# What to do:
Return all the data exactly, keeping the pictures out.

# Given information:
········

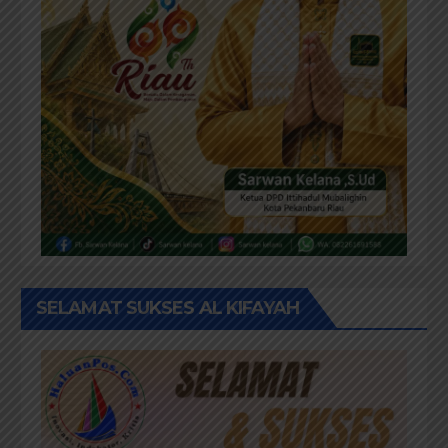
SELAMAT SUKSES AL KIFAYAH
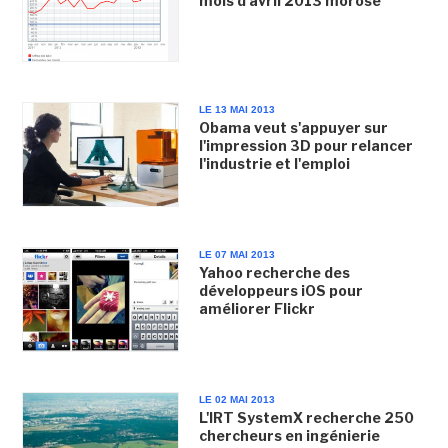
mois d'avril 2013 morose
LE 13 MAI 2013
Obama veut s'appuyer sur
l'impression 3D pour relancer
l'industrie et l'emploi
LE 07 MAI 2013
Yahoo recherche des
développeurs iOS pour
améliorer Flickr
LE 02 MAI 2013
L'IRT SystemX recherche 250
chercheurs en ingénierie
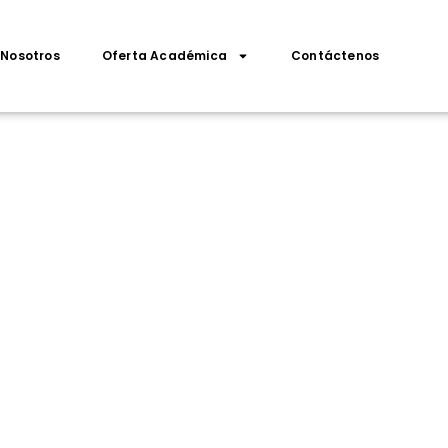
Nosotros
Oferta Académica
Contáctenos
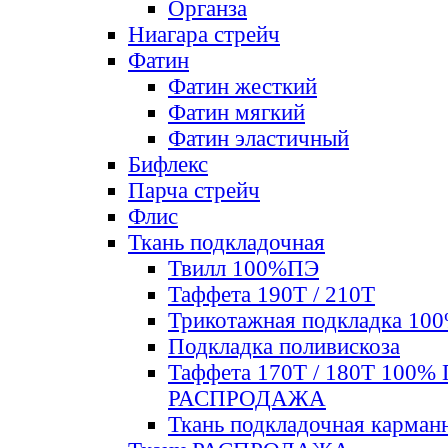
Органза
Ниагара стрейч
Фатин
Фатин жесткий
Фатин мягкий
Фатин элаcтичный
Бифлекс
Парча стрейч
Флис
Ткань подкладочная
Твилл 100%ПЭ
Таффета 190Т / 210Т
Трикотажная подкладка 10
Подкладка поливискоза
Таффета 170Т / 180Т 100%
РАСПРОДАЖА
Ткань подкладочная карман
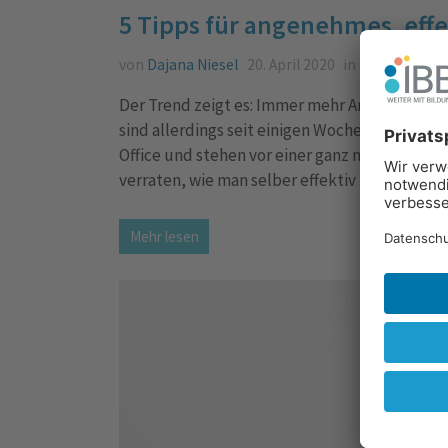
5 Tipps für angenehmes, effe
von
Dajana Niesel
20. April 2020
in
Digitales
,
Kar
Der Trend zeigt es: Immer mehr Arbeitnehmer 
sind allerdings seit einigen Wochen viele Men
Office und stehen vor einer ganz neuen Aufga
verraten, wie man selber effektiv und vor all
Mehr lesen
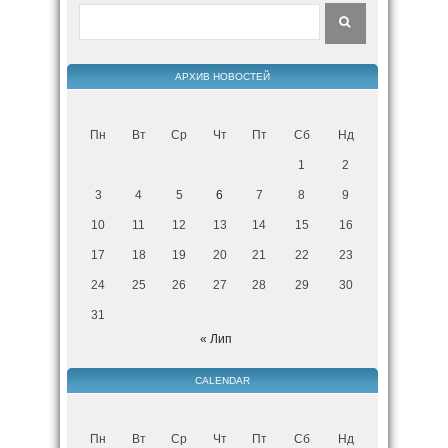
АРХИВ НОВОСТЕЙ
Пн
Вт
Ср
Чт
Пт
Сб
Нд
1
2
3
4
5
6
7
8
9
10
11
12
13
14
15
16
17
18
19
20
21
22
23
24
25
26
27
28
29
30
31
« Лип
CALENDAR
Пн
Вт
Ср
Чт
Пт
Сб
Нд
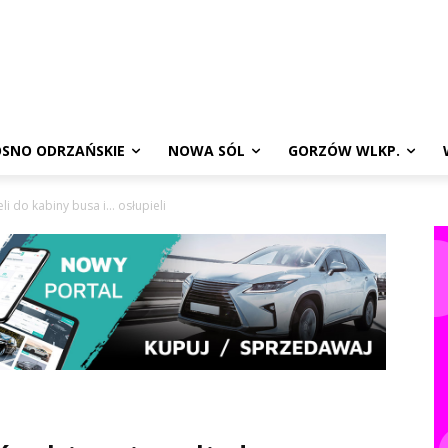
SNO ODRZAŃSKIE
NOWA SÓL
GORZÓW WLKP.
eli do kabiny busa i… osłupieli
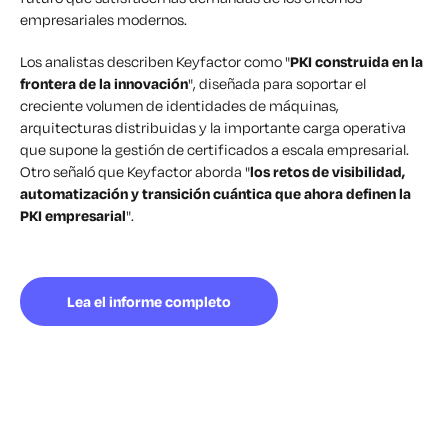
empresariales modernos.
Los analistas describen Keyfactor como "
PKI construida en la
frontera de la innovación
", diseñada para soportar el
creciente volumen de identidades de máquinas,
arquitecturas distribuidas y la importante carga operativa
que supone la gestión de certificados a escala empresarial.
Otro señaló que Keyfactor aborda "
los retos de visibilidad,
automatización y transición cuántica que ahora definen la
PKI empresarial
".
Lea el informe completo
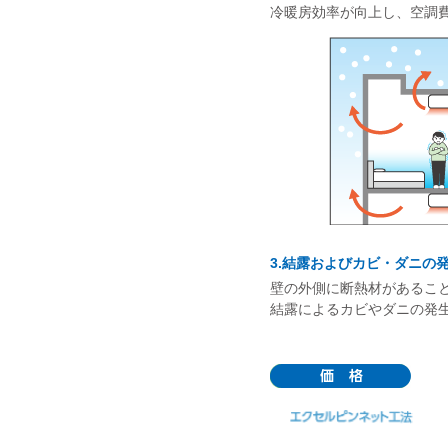
冷暖房効率が向上し、空調
3.結露およびカビ・ダニの
壁の外側に断熱材があるこ
結露によるカビやダニの発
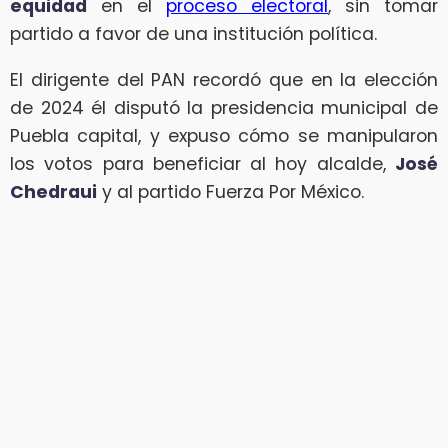
equidad
en el
proceso electoral
, sin tomar
partido a favor de una institución política.
El dirigente del PAN recordó que en la elección
de 2024 él disputó la presidencia municipal de
Puebla capital, y expuso cómo se manipularon
los votos para beneficiar al hoy alcalde,
José
Chedraui
y al partido Fuerza Por México.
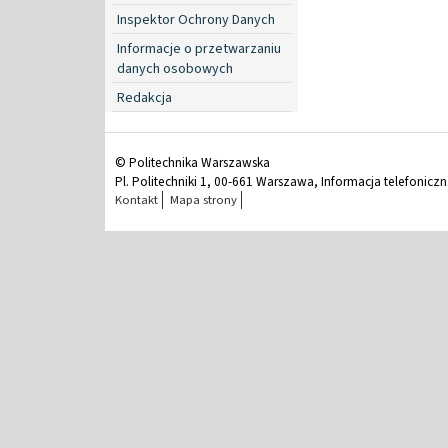
Inspektor Ochrony Danych
Informacje o przetwarzaniu
danych osobowych
Redakcja
© Politechnika Warszawska
Pl. Politechniki 1, 00-661 Warszawa, Informacja telefonicz
Kontakt
Mapa strony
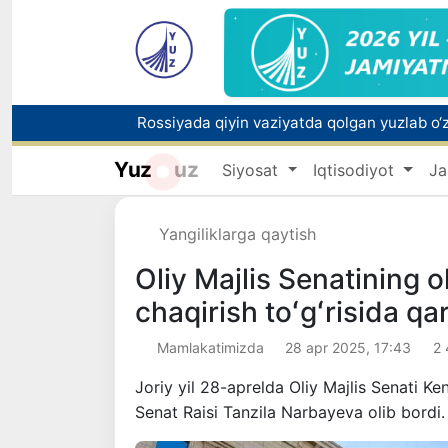
Yuz
uz
Siyosat
Iqtisodiyot
Ja
Toshkentda PPX inspektori 13 yoshli bolani
Oʻzbekistonda Barqaror rivojlanish maqsadla
Yangiliklarga qaytish
Oliy Majlis Senatining ol
chaqirish toʻgʻrisida qar
Mamlakatimizda
28 apr 2025, 17:43
2
Joriy yil 28-aprelda Oliy Majlis Senati Ken
Senat Raisi Tanzila Narbayeva olib bordi.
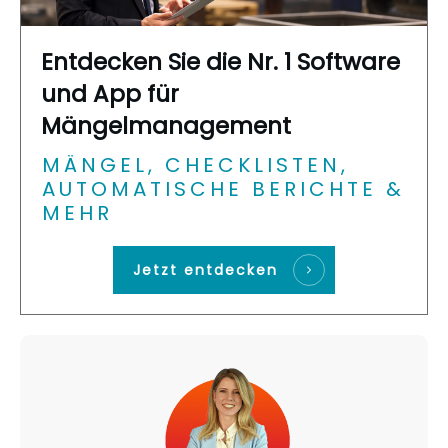
Entdecken Sie die Nr. 1 Software
und App für
Mängelmanagement
MÄNGEL, CHECKLISTEN,
AUTOMATISCHE BERICHTE &
MEHR
Jetzt entdecken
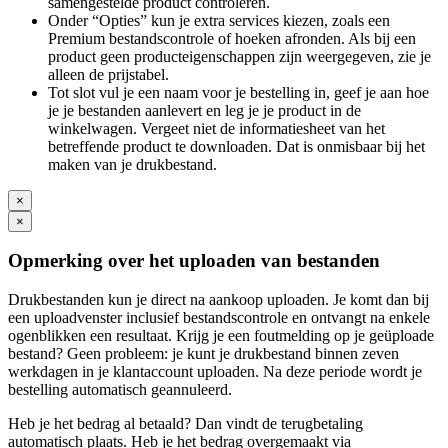
samengestelde product controleren.
Onder “Opties” kun je extra services kiezen, zoals een
Premium bestandscontrole of hoeken afronden. Als bij een
product geen producteigenschappen zijn weergegeven, zie je
alleen de prijstabel.
Tot slot vul je een naam voor je bestelling in, geef je aan hoe
je je bestanden aanlevert en leg je je product in de
winkelwagen. Vergeet niet de informatiesheet van het
betreffende product te downloaden. Dat is onmisbaar bij het
maken van je drukbestand.
×
×
Opmerking over het uploaden van bestanden
Drukbestanden kun je direct na aankoop uploaden. Je komt dan bij
een uploadvenster inclusief bestandscontrole en ontvangt na enkele
ogenblikken een resultaat. Krijg je een foutmelding op je geüploade
bestand? Geen probleem: je kunt je drukbestand binnen zeven
werkdagen in je klantaccount uploaden. Na deze periode wordt je
bestelling automatisch geannuleerd.
Heb je het bedrag al betaald? Dan vindt de terugbetaling
automatisch plaats. Heb je het bedrag overgemaakt via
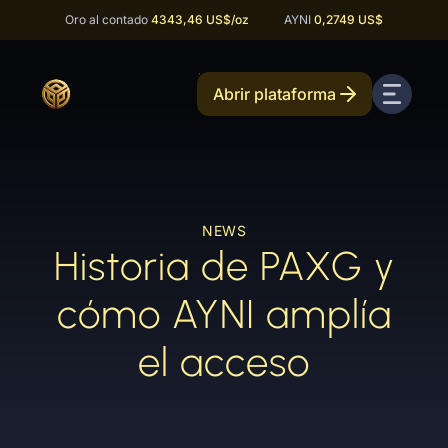
Oro al contado
4343,46 US$
/oz
AYNI
0,2749 US$
Abrir plataforma
NEWS
Historia de PAXG y
cómo AYNI amplía
el acceso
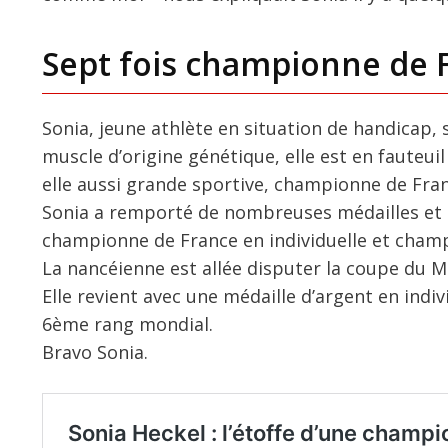
Sept fois championne de 
Sonia, jeune athlète en situation de handicap, 
muscle d’origine génétique, elle est en fauteui
elle aussi grande sportive, championne de France
Sonia a remporté de nombreuses médailles et de
championne de France en individuelle et cham
La nancéienne est allée disputer la coupe du Mo
Elle revient avec une médaille d’argent en indi
6ème rang mondial.
Bravo Sonia.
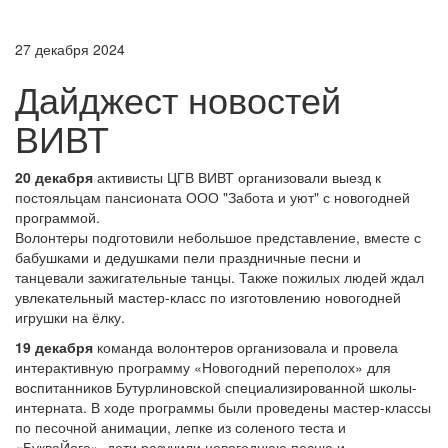
27 декабря 2024
Дайджест новостей
ВИВТ
20 декабря
активисты ЦГВ ВИВТ организовали выезд к
постояльцам пансионата ООО "Забота и уют" с новогодней
программой.
Волонтеры подготовили небольшое представление, вместе с
бабушками и дедушками пели праздничные песни и
танцевали зажигательные танцы. Также пожилых людей ждал
увлекательный мастер-класс по изготовлению новогодней
игрушки на ёлку.
19 декабря
команда волонтеров организовала и провела
интерактивную программу «Новогодний переполох» для
воспитанников Бутурлиновской специализированной школы-
интерната. В ходе программы были проведены мастер-классы
по песочной анимации, лепке из соленого теста и
«БукваЙога», дети разучили новогоднюю песню и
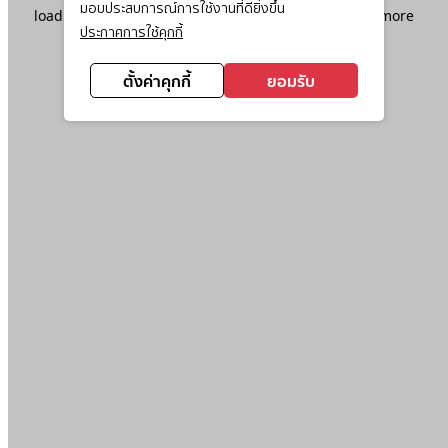
มอบประสบการณ์การใช้งานที่ดียิ่งขึ้น
loading
www.ktc.co.th
(see the
browser console
for more
ประกาศการใช้คุกกี้
information).
ตั้งค่าคุกกี้
ยอมรับ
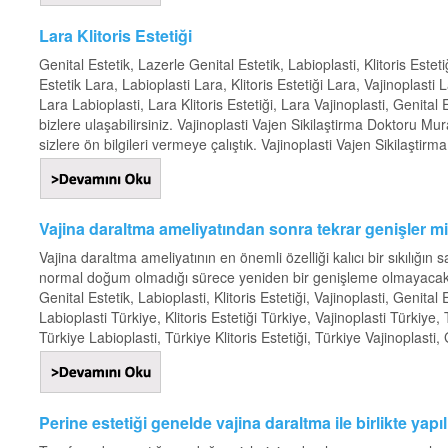
Lara Klitoris Estetiği
Genital Estetik, Lazerle Genital Estetik, Labioplasti, Klitoris Estet
Estetik Lara, Labioplasti Lara, Klitoris Estetiği Lara, Vajinoplasti
Lara Labioplasti, Lara Klitoris Estetiği, Lara Vajinoplasti, Genita
bizlere ulaşabilirsiniz. Vajinoplasti Vajen Sikilaştirma Doktoru M
sizlere ön bilgileri vermeye çalıştık. Vajinoplasti Vajen Sikilaştirma
Vajina daraltma ameliyatından sonra tekrar genişler m
Vajina daraltma ameliyatının en önemli özelliği kalıcı bir sıkılığın
normal doğum olmadığı sürece yeniden bir genişleme olmayacaktır
Genital Estetik, Labioplasti, Klitoris Estetiği, Vajinoplasti, Genital
Labioplasti Türkiye, Klitoris Estetiği Türkiye, Vajinoplasti Türkiye,
Türkiye Labioplasti, Türkiye Klitoris Estetiği, Türkiye Vajinoplasti,
Perine estetiği genelde vajina daraltma ile birlikte yapıl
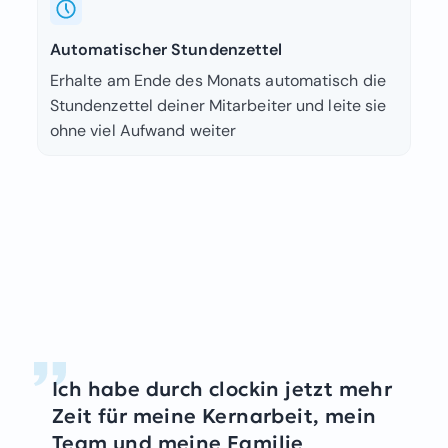
Automatischer Stundenzettel
Erhalte am Ende des Monats automatisch die
Stundenzettel deiner Mitarbeiter und leite sie
ohne viel Aufwand weiter
Ich habe durch clockin jetzt mehr
Zeit für meine Kernarbeit, mein
Team und meine Familie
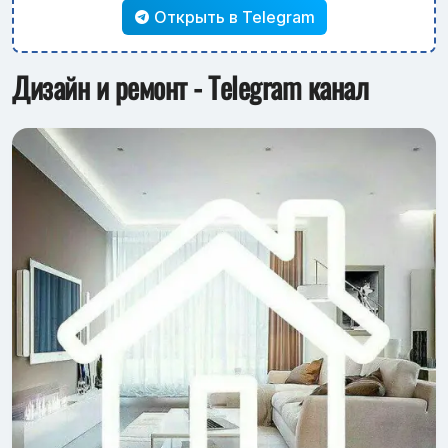
Открыть в Telegram
Дизайн и ремонт - Telegram канал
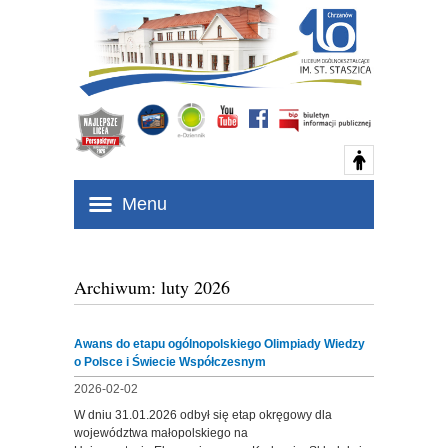
Menu
Archiwum: luty 2026
Awans do etapu ogólnopolskiego Olimpiady Wiedzy
o Polsce i Świecie Współczesnym
2026-02-02
W dniu 31.01.2026 odbył się etap okręgowy dla
województwa małopolskiego na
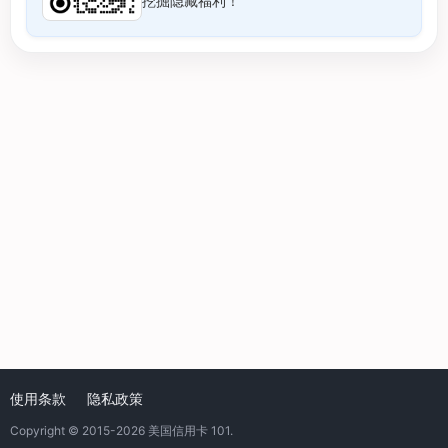
挖掘隐藏福利！
使用条款
隐私政策
Copyright © 2015-2026
美国信用卡 101
.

········

# Expected answer:
SELAMAT SUKSES AL KIFAYAH
mois d'avril 2013 morose
LE 13 MAI 2013
Obama veut s'appuyer sur
l'impression 3D pour relancer
l'industrie et l'emploi
LE 07 MAI 2013
Yahoo recherche des
développeurs iOS pour
améliorer Flickr
LE 02 MAI 2013
L'IRT SystemX recherche 250
chercheurs en ingénierie
Nosotros
Oferta Académica
Contáctenos
Органза
Ниагара стрейч
Фатин
Фатин жесткий
Фатин мягкий
Фатин элаcтичный
Бифлекс
Парча стрейч
Флис
Ткань подкладочная
Твилл 100%ПЭ
Таффета 190Т / 210Т
Трикотажная подкладка 10
Подкладка поливискоза
Таффета 170Т / 180Т 100%
РАСПРОДАЖА
Ткань подкладочная карман
5 Tipps für angenehmes, effe
von
Dajana Niesel
20. April 2020
in
Digitales
,
Kar
Der Trend zeigt es: Immer mehr Arbeitnehmer 
sind allerdings seit einigen Wochen viele Men
Office und stehen vor einer ganz neuen Aufga
verraten, wie man selber effektiv und vor all
Mehr lesen
АРХИВ НОВОСТЕЙ
Пн
Вт
Ср
Чт
Пт
Сб
Нд
1
2
3
4
5
6
7
8
9
10
11
12
13
14
15
16
17
18
19
20
21
22
23
24
25
26
27
28
29
30
31
« Лип
CALENDAR
Пн
Вт
Ср
Чт
Пт
Сб
Нд
SNO ODRZAŃSKIE
NOWA SÓL
GORZÓW WLKP.
eli do kabiny busa i… osłupieli
empresariales modernos.
Los analistas describen Keyfactor como "
PKI construida en la
frontera de la innovación
", diseñada para soportar el
creciente volumen de identidades de máquinas,
arquitecturas distribuidas y la importante carga operativa
que supone la gestión de certificados a escala empresarial.
Otro señaló que Keyfactor aborda "
los retos de visibilidad,
automatización y transición cuántica que ahora definen la
PKI empresarial
".
Lea el informe completo
冷暖房効率が向上し、空調
3.結露およびカビ・ダニの
壁の外側に断熱材があるこ
結露によるカビやダニの発
equidad
en el
proceso electoral
, sin tomar
partido a favor de una institución política.
El dirigente del PAN recordó que en la elección
de 2024 él disputó la presidencia municipal de
Puebla capital, y expuso cómo se manipularon
los votos para beneficiar al hoy alcalde,
José
Chedraui
y al partido Fuerza Por México.
Inspektor Ochrony Danych
Informacje o przetwarzaniu
danych osobowych
Redakcja
© Politechnika Warszawska
Pl. Politechniki 1, 00-661 Warszawa, Informacja telefonicz
Kontakt
Mapa strony
Yuz
uz
Siyosat
Iqtisodiyot
Ja
Toshkentda PPX inspektori 13 yoshli bolani
Oʻzbekistonda Barqaror rivojlanish maqsadla
Yangiliklarga qaytish
Oliy Majlis Senatining ol
chaqirish toʻgʻrisida qar
Mamlakatimizda
28 apr 2025, 17:43
2
Joriy yil 28-aprelda Oliy Majlis Senati Ken
Senat Raisi Tanzila Narbayeva olib bordi.
Entdecken Sie die Nr. 1 Software
und App für
Mängelmanagement
MÄNGEL, CHECKLISTEN,
AUTOMATISCHE BERICHTE &
MEHR
Jetzt entdecken
samengestelde product controleren.
Onder “Opties” kun je extra services kiezen, zoals een
Premium bestandscontrole of hoeken afronden. Als bij een
product geen producteigenschappen zijn weergegeven, zie je
alleen de prijstabel.
Tot slot vul je een naam voor je bestelling in, geef je aan hoe
je je bestanden aanlevert en leg je je product in de
winkelwagen. Vergeet niet de informatiesheet van het
betreffende product te downloaden. Dat is onmisbaar bij het
maken van je drukbestand.
×
×
Opmerking over het uploaden van bestanden
Drukbestanden kun je direct na aankoop uploaden. Je komt dan bij
een uploadvenster inclusief bestandscontrole en ontvangt na enkele
ogenblikken een resultaat. Krijg je een foutmelding op je geüploade
bestand? Geen probleem: je kunt je drukbestand binnen zeven
werkdagen in je klantaccount uploaden. Na deze periode wordt je
bestelling automatisch geannuleerd.
Heb je het bedrag al betaald? Dan vindt de terugbetaling
automatisch plaats. Heb je het bedrag overgemaakt via
Oro al contado
4343,46 US$
/oz
AYNI
0,2749 US$
Abrir plataforma
NEWS
Historia de PAXG y
cómo AYNI amplía
el acceso
Sept fois championne de 
Sonia, jeune athlète en situation de handicap, 
muscle d’origine génétique, elle est en fauteui
elle aussi grande sportive, championne de France
Sonia a remporté de nombreuses médailles et de
championne de France en individuelle et cham
La nancéienne est allée disputer la coupe du Mo
Elle revient avec une médaille d’argent en indi
6ème rang mondial.
Bravo Sonia.
27 декабря 2024
Дайджест новостей
ВИВТ
20 декабря
активисты ЦГВ ВИВТ организовали выезд к
постояльцам пансионата ООО "Забота и уют" с новогодней
программой.
Волонтеры подготовили небольшое представление, вместе с
бабушками и дедушками пели праздничные песни и
танцевали зажигательные танцы. Также пожилых людей ждал
увлекательный мастер-класс по изготовлению новогодней
игрушки на ёлку.
19 декабря
команда волонтеров организовала и провела
интерактивную программу «Новогодний переполох» для
воспитанников Бутурлиновской специализированной школы-
интерната. В ходе программы были проведены мастер-классы
по песочной анимации, лепке из соленого теста и
«БукваЙога», дети разучили новогоднюю песню и
มอบประสบการณ์การใช้งานที่ดียิ่งขึ้น
loading
www.ktc.co.th
(see the
browser console
for more
ประกาศการใช้คุกกี้
information).
ตั้งค่าคุกกี้
ยอมรับ
Lara Klitoris Estetiği
Genital Estetik, Lazerle Genital Estetik, Labioplasti, Klitoris Estet
Estetik Lara, Labioplasti Lara, Klitoris Estetiği Lara, Vajinoplasti
Lara Labioplasti, Lara Klitoris Estetiği, Lara Vajinoplasti, Genita
bizlere ulaşabilirsiniz. Vajinoplasti Vajen Sikilaştirma Doktoru M
sizlere ön bilgileri vermeye çalıştık. Vajinoplasti Vajen Sikilaştirma
Vajina daraltma ameliyatından sonra tekrar genişler m
Vajina daraltma ameliyatının en önemli özelliği kalıcı bir sıkılığın
normal doğum olmadığı sürece yeniden bir genişleme olmayacaktır
Genital Estetik, Labioplasti, Klitoris Estetiği, Vajinoplasti, Genital
Labioplasti Türkiye, Klitoris Estetiği Türkiye, Vajinoplasti Türkiye,
Türkiye Labioplasti, Türkiye Klitoris Estetiği, Türkiye Vajinoplasti,
Perine estetiği genelde vajina daraltma ile birlikte yapıl
Automatischer Stundenzettel
Erhalte am Ende des Monats automatisch die
Stundenzettel deiner Mitarbeiter und leite sie
ohne viel Aufwand weiter
Ich habe durch clockin jetzt mehr
Zeit für meine Kernarbeit, mein
Team und meine Familie
Открыть в Telegram
Дизайн и ремонт - Telegram канал
Menu
Archiwum: luty 2026
Awans do etapu ogólnopolskiego Olimpiady Wiedzy
o Polsce i Świecie Współczesnym
2026-02-02
W dniu 31.01.2026 odbył się etap okręgowy dla
województwa małopolskiego na
挖掘隐藏福利！
使用条款
隐私政策
Copyright © 2015-2026
美国信用卡 101
.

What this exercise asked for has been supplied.